Task requirements - Search the entries for the word "birth" and report each line that has it.

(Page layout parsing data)
- - -
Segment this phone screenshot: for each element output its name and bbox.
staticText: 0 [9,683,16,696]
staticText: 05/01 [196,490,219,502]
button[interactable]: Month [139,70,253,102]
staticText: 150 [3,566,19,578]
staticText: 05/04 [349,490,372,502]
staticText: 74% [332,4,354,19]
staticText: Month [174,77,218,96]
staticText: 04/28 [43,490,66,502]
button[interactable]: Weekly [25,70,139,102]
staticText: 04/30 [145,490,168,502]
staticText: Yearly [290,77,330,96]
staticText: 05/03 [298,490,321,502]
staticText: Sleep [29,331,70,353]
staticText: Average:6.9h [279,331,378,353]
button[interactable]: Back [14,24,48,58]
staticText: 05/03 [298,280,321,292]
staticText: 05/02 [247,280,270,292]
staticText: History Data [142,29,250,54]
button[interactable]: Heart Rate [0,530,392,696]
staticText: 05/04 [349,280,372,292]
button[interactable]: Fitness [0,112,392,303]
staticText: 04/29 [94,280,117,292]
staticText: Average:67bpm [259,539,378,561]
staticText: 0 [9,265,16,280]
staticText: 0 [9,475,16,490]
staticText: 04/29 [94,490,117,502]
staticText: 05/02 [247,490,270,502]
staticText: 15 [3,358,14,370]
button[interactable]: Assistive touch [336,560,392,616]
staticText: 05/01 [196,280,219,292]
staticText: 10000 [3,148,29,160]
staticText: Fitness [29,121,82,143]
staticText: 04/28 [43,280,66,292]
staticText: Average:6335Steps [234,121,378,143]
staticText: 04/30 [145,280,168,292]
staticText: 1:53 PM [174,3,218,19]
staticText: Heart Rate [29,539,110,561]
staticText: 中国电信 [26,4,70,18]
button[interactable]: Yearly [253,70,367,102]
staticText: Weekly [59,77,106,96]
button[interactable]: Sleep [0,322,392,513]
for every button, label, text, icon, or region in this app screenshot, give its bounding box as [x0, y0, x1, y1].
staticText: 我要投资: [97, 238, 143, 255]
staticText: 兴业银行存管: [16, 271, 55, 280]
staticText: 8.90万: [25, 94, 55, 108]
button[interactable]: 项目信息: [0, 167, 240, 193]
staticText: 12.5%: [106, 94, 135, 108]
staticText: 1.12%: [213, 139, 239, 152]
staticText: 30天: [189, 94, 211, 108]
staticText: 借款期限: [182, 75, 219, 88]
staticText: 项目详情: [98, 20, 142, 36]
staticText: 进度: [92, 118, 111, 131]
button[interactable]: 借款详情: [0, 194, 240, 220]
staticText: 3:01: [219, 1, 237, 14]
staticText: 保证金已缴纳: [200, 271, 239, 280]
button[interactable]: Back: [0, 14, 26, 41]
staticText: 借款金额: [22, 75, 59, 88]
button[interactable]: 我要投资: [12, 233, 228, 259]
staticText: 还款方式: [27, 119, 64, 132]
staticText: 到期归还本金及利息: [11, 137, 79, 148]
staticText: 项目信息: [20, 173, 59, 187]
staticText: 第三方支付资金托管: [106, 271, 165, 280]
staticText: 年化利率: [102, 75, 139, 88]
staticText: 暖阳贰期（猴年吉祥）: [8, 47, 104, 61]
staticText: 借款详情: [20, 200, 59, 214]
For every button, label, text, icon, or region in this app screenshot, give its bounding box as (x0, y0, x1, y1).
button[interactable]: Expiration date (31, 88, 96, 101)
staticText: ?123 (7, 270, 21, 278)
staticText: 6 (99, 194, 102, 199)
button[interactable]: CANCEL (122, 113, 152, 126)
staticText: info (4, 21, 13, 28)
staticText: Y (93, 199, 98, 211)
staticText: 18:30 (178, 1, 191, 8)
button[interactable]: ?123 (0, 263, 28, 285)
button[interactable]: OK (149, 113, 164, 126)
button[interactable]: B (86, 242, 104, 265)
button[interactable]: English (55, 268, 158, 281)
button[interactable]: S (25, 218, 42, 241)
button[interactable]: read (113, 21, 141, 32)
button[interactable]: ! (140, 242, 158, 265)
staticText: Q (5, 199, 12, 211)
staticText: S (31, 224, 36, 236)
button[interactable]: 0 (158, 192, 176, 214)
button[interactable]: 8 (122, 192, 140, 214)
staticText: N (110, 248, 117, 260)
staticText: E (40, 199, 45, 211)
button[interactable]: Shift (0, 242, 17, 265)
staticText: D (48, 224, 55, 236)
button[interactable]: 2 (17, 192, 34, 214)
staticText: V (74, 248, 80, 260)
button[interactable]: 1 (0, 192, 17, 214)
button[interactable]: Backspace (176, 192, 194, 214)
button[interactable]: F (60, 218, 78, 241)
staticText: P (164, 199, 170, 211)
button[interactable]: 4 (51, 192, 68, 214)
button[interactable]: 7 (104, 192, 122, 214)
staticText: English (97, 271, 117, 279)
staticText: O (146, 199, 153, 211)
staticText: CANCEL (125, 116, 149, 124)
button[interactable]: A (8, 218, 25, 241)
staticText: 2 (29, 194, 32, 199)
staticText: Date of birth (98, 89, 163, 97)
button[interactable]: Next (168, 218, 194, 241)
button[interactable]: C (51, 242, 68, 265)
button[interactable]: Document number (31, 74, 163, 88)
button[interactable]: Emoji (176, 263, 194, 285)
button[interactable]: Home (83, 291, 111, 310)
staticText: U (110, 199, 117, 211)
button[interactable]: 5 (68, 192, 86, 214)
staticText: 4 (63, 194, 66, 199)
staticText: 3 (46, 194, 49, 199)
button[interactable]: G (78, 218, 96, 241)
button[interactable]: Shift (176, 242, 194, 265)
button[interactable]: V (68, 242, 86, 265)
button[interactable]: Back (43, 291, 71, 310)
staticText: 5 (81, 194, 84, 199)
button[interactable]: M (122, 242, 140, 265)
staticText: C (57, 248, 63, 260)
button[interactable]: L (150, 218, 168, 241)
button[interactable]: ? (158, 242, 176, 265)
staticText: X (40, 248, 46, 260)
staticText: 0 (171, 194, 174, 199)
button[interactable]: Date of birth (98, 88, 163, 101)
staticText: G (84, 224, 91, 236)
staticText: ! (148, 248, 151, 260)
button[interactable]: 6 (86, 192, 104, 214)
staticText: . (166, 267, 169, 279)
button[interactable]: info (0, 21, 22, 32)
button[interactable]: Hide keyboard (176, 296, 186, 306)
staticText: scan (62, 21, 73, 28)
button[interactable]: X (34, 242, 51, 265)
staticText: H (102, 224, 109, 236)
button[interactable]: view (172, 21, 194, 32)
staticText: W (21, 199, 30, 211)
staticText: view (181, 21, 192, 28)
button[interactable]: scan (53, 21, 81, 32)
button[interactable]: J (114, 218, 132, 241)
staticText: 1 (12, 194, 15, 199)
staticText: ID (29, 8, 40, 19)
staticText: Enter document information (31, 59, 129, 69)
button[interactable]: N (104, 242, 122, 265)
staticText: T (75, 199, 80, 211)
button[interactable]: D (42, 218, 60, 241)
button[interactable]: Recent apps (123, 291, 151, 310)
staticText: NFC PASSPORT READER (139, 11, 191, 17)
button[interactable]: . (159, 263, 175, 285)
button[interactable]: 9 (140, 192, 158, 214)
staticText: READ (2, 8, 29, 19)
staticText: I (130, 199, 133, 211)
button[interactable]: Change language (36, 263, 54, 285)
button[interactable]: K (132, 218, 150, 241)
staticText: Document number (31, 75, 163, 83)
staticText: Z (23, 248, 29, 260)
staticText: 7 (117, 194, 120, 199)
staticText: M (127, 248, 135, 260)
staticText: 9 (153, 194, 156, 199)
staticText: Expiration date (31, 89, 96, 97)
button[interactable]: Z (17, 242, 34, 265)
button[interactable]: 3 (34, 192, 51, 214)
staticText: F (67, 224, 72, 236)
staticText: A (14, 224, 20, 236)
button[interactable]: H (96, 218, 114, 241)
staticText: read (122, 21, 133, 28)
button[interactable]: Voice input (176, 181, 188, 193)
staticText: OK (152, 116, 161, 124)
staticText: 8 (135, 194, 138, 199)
- - -
Response box -
staticText: Date of birth (98, 89, 163, 97)
button[interactable]: Date of birth (98, 88, 163, 101)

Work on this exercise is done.